§ Exercise prompt:
Could you return the data that follows exactly, minus the images?
------------
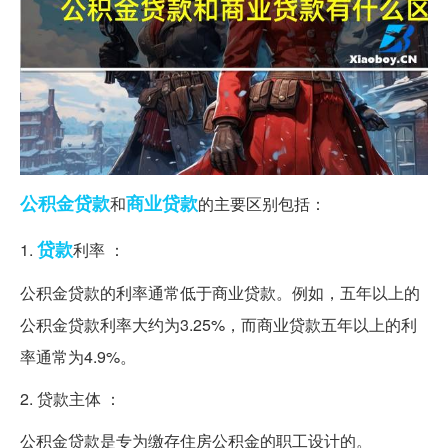
公积金贷款
商业贷款
和
的主要区别包括：
贷款
1.
利率 ：
公积金贷款的利率通常低于商业贷款。例如，五年以上的
公积金贷款利率大约为3.25%，而商业贷款五年以上的利
率通常为4.9%。
2. 贷款主体 ：
公积金贷款是专为缴存住房公积金的职工设计的。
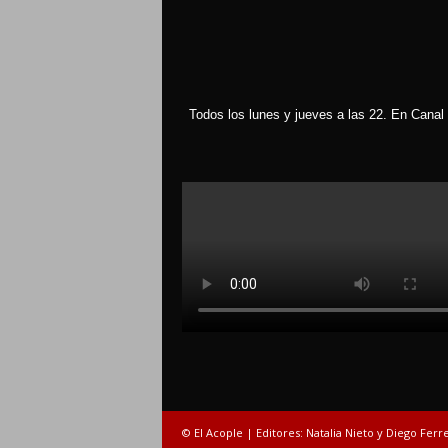
Todos los lunes y jueves a las 22. En Canal 
© El Acople | Editores: Natalia Nieto y Diego Ferr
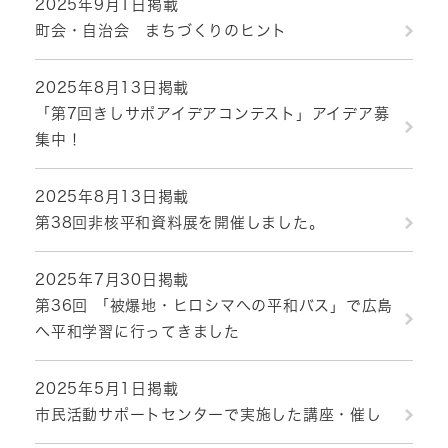
2025年9月1日掲載
町会・自治会 まちづくりのヒント
2025年8月13日掲載
「第7回きしサポアイデアコンテスト」アイデア募
集中！
2025年8月13日掲載
第38回非核平和資料展を開催しました。
2025年7月30日掲載
第36回 「被爆地・ヒロシマへの平和バス」で広島
へ平和学習に行ってきました
2025年5月1日掲載
市民活動サポートセンターで実施した講座・催し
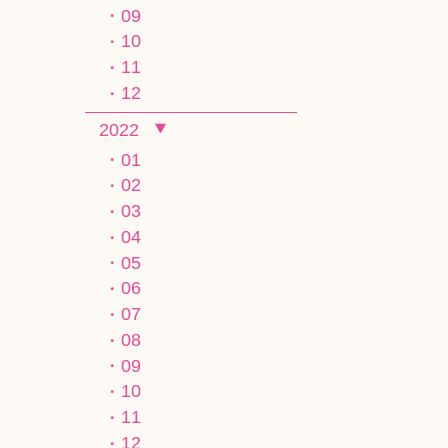
09
10
11
12
2022
01
02
03
04
05
06
07
08
09
10
11
12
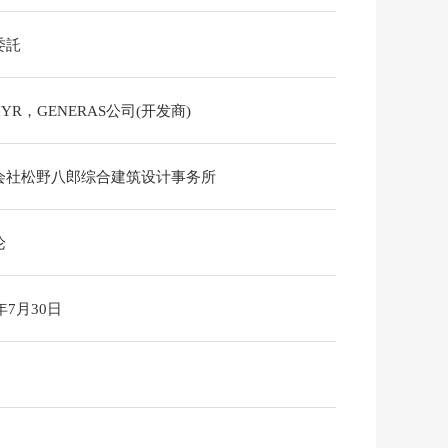
委託
HYR，GENERAS公司(开发商)
会社松野八郎综合建筑设计事务所
论
6年7月30日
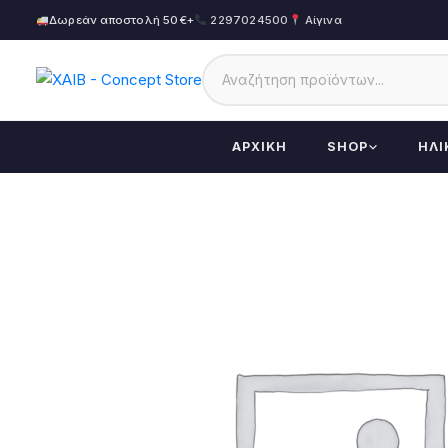
Δωρεάν αποστολή 50€+
2297024500
Αίγινα
ΑΡΧΙΚΉ
SHOP
ΗΛΙ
------------
§ Exercise answer:
公积金贷款
商业贷款
和
的主要区别包括：
贷款
1.
利率 ：
公积金贷款的利率通常低于商业贷款。例如，五年以上的
公积金贷款利率大约为3.25%，而商业贷款五年以上的利
率通常为4.9%。
2. 贷款主体 ：
公积金贷款是专为缴存住房公积金的职工设计的。
Todos los lunes y jueves a las 22. En Canal 
© El Acople | Editores: Natalia Nieto y Diego Ferr
2025年9月1日掲載
町会・自治会 まちづくりのヒント
2025年8月13日掲載
「第7回きしサポアイデアコンテスト」アイデア募
集中！
2025年8月13日掲載
第38回非核平和資料展を開催しました。
2025年7月30日掲載
第36回 「被爆地・ヒロシマへの平和バス」で広島
へ平和学習に行ってきました
2025年5月1日掲載
市民活動サポートセンターで実施した講座・催し
09
10
11
12
2022
01
02
03
04
05
06
07
08
09
10
11
12
委託
HYR，GENERAS公司(开发商)
会社松野八郎综合建筑设计事务所
论
6年7月30日
Δωρεάν αποστολή 50€+
2297024500
Αίγινα
ΑΡΧΙΚΉ
SHOP
ΗΛΙ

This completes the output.